Per raggiungere certi traguardi l’allenamento è fondamentale… Nella vita non faccio l’atleta di professione, lavoro come impiegato contabile presso una multinazionale tedesca con sede a Sulbiate. Al termine dell’orario di lavoro rientro a casa, a Carugate, ed inizio quella che è la mia passione principale: la corsa. La maggioranza degli allenamenti li svolgo al Centro Sportivo di via del Ginestrino, equamente distribuiti tra l’anello (1km esatto) di pista ciclabile in asfalto e la pista di atletica. Ma potete trovarmi anche in palestra o su un cavalcavia a fare le salite…senza saliscendi mi devo arrangiare in qualche modo. Quando non gareggio, invece, la domenica la dedico al “lungo” scegliendo una delle tante tapasciate organizzate nei dintorni. In totale riesco a dedicarmi a questo sport sei giorni su sette, lasciando solitamente il sabato come giornata di riposo.

Quando hai scoperto la tua passione per il running?

Proprio una non competitiva ha fatto sbocciare il mio amore verso la corsa. Nel lontano 2003, infatti, io e mio padre decidemmo di seguire il nostro amico Frigerio Ernesto, per me ormai come uno “zio”, in una di queste non competitive a Biassono.

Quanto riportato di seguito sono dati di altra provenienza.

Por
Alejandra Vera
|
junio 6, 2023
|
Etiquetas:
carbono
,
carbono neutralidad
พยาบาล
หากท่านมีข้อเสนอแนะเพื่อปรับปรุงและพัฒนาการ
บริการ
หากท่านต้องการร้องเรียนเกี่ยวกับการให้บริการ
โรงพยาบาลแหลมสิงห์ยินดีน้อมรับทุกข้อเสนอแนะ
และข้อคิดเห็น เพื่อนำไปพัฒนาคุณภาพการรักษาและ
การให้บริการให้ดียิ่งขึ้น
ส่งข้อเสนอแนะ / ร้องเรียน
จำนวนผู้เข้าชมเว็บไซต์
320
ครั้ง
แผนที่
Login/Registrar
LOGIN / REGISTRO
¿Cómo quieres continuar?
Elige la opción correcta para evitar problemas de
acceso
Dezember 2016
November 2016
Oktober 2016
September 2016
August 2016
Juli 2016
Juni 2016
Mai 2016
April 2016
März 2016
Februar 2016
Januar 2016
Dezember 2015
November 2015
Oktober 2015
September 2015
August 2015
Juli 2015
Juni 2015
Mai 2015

Senza saperlo conclusi al terzo posto tra i ragazzi portandomi a casa una coppa. Quella fu la vera e propria scintilla che fece esplodere una passione dalla quale non riesco più a farne a meno.

E da qui è iniziata la tua avventura… quali le specialità che preferisci praticare?

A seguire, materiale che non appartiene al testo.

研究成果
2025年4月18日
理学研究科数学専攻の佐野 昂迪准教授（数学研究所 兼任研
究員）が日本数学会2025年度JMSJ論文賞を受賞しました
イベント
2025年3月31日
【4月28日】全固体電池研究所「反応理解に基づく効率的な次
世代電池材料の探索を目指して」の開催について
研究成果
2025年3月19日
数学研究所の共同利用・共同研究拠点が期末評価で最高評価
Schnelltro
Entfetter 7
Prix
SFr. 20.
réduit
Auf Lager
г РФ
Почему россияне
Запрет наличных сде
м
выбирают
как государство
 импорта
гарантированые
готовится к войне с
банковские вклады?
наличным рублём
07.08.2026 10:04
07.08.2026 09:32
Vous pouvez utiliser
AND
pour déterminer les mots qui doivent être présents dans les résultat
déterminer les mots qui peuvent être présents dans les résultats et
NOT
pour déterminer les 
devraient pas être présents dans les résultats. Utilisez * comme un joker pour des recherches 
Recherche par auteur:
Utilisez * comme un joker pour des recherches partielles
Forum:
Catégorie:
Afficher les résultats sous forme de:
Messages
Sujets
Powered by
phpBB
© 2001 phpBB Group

L’immediata iscrizione alla società atletica del mio paese, la Polisportiva Carugate, è stata la conseguenza più logica e, da quel momento, ho iniziato ad essere ufficialmente un “atleta”, provando praticamente tutte le discipline e capendo quasi subito che le emozioni regalate dalle lunghe distanze per me erano decisamente le migliori. Su pista mi diletto ancora a disputare 1.500, 3.000 e 5.000m, anche se le corse su strada le trovo più varie e divertenti. In futuro arriverà anche il debutto nella maratona, in tanti me lo chiedono, io preferisco glissare l’argomento ancora per un po’.

Mai pensato al trail?

Per i trail resto ancora un po’ dubbioso. Al momento, però, guardo all’immediato presente dove mi aspettano un 10.000m su pista e la 21km della Stralugano di metà maggio, entrambi obiettivi dove provare a centrare il personale.

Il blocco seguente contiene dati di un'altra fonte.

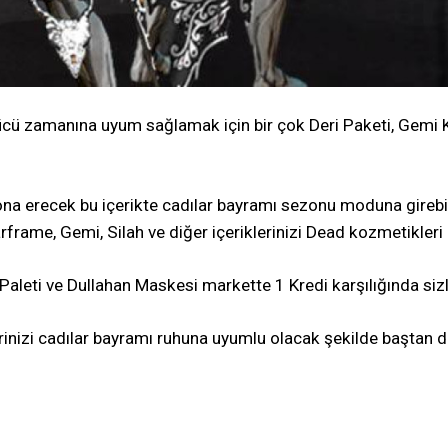
tücü zamanına uyum sağlamak için bir çok Deri Paketi, Gemi K
a erecek bu içerikte cadılar bayramı sezonu moduna girebilmen
 Warframe, Gemi, Silah ve diğer içeriklerinizi Dead kozmetikl
leti ve Dullahan Maskesi markette 1 Kredi karşılığında sizle
erinizi cadılar bayramı ruhuna uyumlu olacak şekilde baştan d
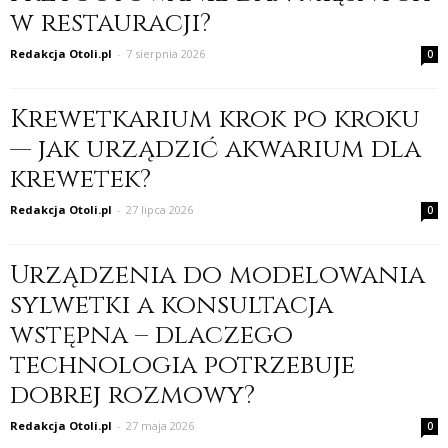
w restauracji?
Redakcja Otoli.pl
-
7 sierpnia 2026
0
Krewetkarium krok po kroku
— jak urządzić akwarium dla
krewetek?
Redakcja Otoli.pl
-
27 lipca 2026
0
Urządzenia do modelowania
sylwetki a konsultacja
wstępna – dlaczego
technologia potrzebuje
dobrej rozmowy?
Redakcja Otoli.pl
-
27 maja 2026
0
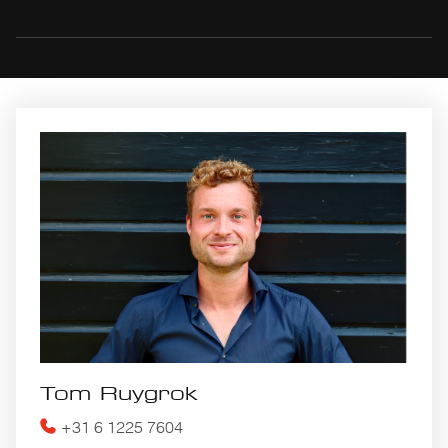
Tom Ruygrok
+31 6 1225 7604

Il running è lo sport del momento: sono tante le persone che si alzano dal divano e…si inventano runner. Cosa ne pensi degli allenamenti fai-da-te?

Per gli allenamenti il fai-da-te va bene soltanto dopo aver accumulato molti anni di esperienza nella corsa. Certamente, durante l’approccio iniziale, la figura di un allenatore o preparatore permette innanzitutto di dare le giuste basi per quanto riguarda la tecnica di corsa. Più si corre male a livello di postura, più si rischia di farsi male e di compromettere il proprio futuro, non solo atletico. Inoltre un allenatore sa quali siano i limiti di una persona e quanto tempo ci voglia per poter correre determinate distanze: in tanti dopo poche settimane o mesi di corsa si prefiggono l’obiettivo della maratona, con il rischio di concluderla male e di appendere rapidamente le scarpe al chiodo…

Loris, quest’anno SEI entrato nella squadra dei Testimonial Affari&Sport…

Per me è il primo anno di collaborazione con Affari&Sport, anche se tra i vari premi vinti in passato vantavo già tantissimo materiale griffato dal negozio di Villasanta e Lecco. La collaborazione con Mizuno, inoltre, mi ha permesso di avere il giusto supporto di materiale in questo inizio di stagione, soprattutto a livello di scarpe, dalle Wave Rider 20 per gli allenamenti alle Wave Aero 15 e le Wave Hitogami 3 per le gare.